● Extracted page text data:
---------------

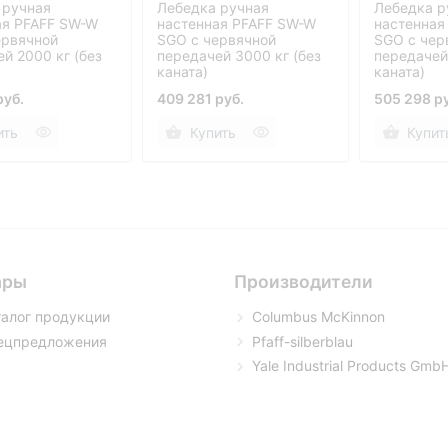
 ручная
Лебедка ручная
Лебедка р
ая PFAFF SW-W
настенная PFAFF SW-W
настенная
ервячной
SGO с червячной
SGO с чер
й 2000 кг (без
передачей 3000 кг (без
передачей
каната)
каната)
руб.
409 281 руб.
505 298 р
ить
Купить
Купит
ары
Производители
талог продукции
Columbus McKinnon
ецпредложения
Pfaff-silberblau
Yale Industrial Products Gmb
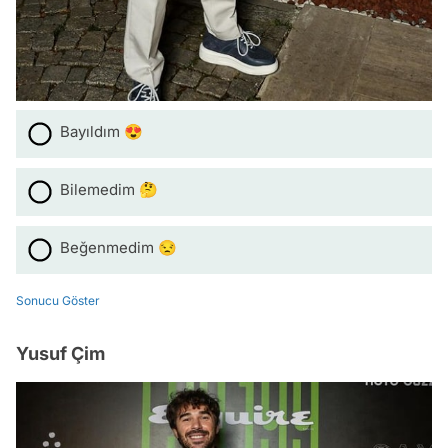
Bayıldım 😍
Bilemedim 🤔
Beğenmedim 😒
Sonucu Göster
Yusuf Çim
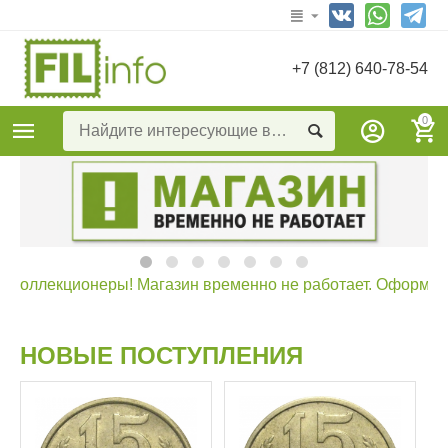
+7 (812) 640-78-54
0
ллекционеры! Магазин временно не работает. Оформление 
НОВЫЕ ПОСТУПЛЕНИЯ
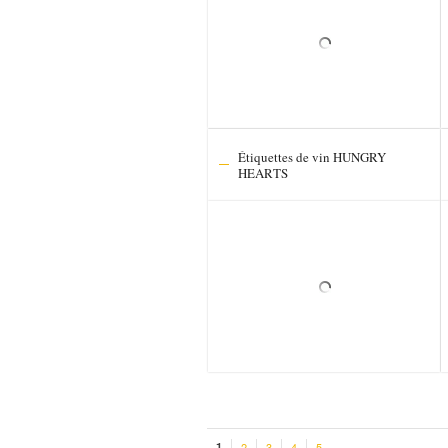
Étiquettes de vin HUNGRY
HEARTS
1
2
3
4
5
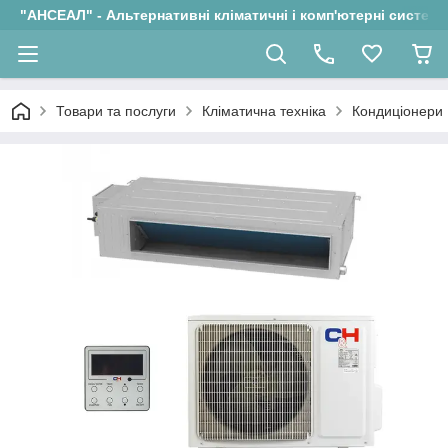
"АНСЕАЛ" - Альтернативні кліматичні і комп'ютерні системи
Товари та послуги
Кліматична техніка
Кондиціонери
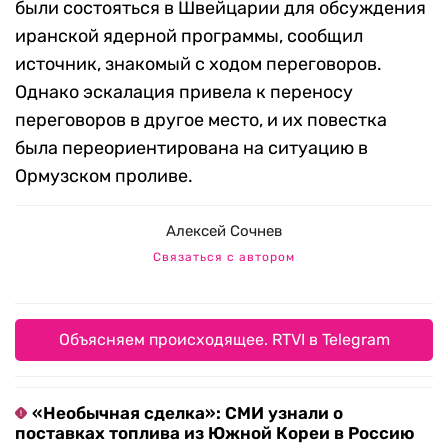
были состояться в Швейцарии для обсуждения
иранской ядерной программы, сообщил
источник, знакомый с ходом переговоров.
Однако эскалация привела к переносу
переговоров в другое место, и их повестка
была переориентирована на ситуацию в
Ормузском проливе.
Алексей Сочнев
Связаться с автором
Объясняем происходящее. RTVI в Telegram
«Необычная сделка»: СМИ узнали о
поставках топлива из Южной Кореи в Россию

---------------

● Problem to work on: Please transcribe each entry exactly and exclude any image it contains.

● Answer:
 ручная
Лебедка ручная
Лебедка р
ая PFAFF SW-W
настенная PFAFF SW-W
настенная
ервячной
SGO с червячной
SGO с чер
й 2000 кг (без
передачей 3000 кг (без
передачей
каната)
каната)
руб.
409 281 руб.
505 298 р
ить
Купить
Купит
ары
Производители
талог продукции
Columbus McKinnon
ецпредложения
Pfaff-silberblau
Yale Industrial Products Gmb
Bayıldım 😍
Bilemedim 🤔
Beğenmedim 😒
Sonucu Göster
Yusuf Çim
+7 (812) 640-78-54
0
ллекционеры! Магазин временно не работает. Оформление 
НОВЫЕ ПОСТУПЛЕНИЯ
Étiquettes de vin HUNGRY
HEARTS
1
2
3
4
5
"АНСЕАЛ" - Альтернативні кліматичні і комп'ютерні системи
Товари та послуги
Кліматична техніка
Кондиціонери
были состояться в Швейцарии для обсуждения
иранской ядерной программы, сообщил
источник, знакомый с ходом переговоров.
Однако эскалация привела к переносу
переговоров в другое место, и их повестка
была переориентирована на ситуацию в
Ормузском проливе.
Алексей Сочнев
Связаться с автором
Объясняем происходящее. RTVI в Telegram
«Необычная сделка»: СМИ узнали о
поставках топлива из Южной Кореи в Россию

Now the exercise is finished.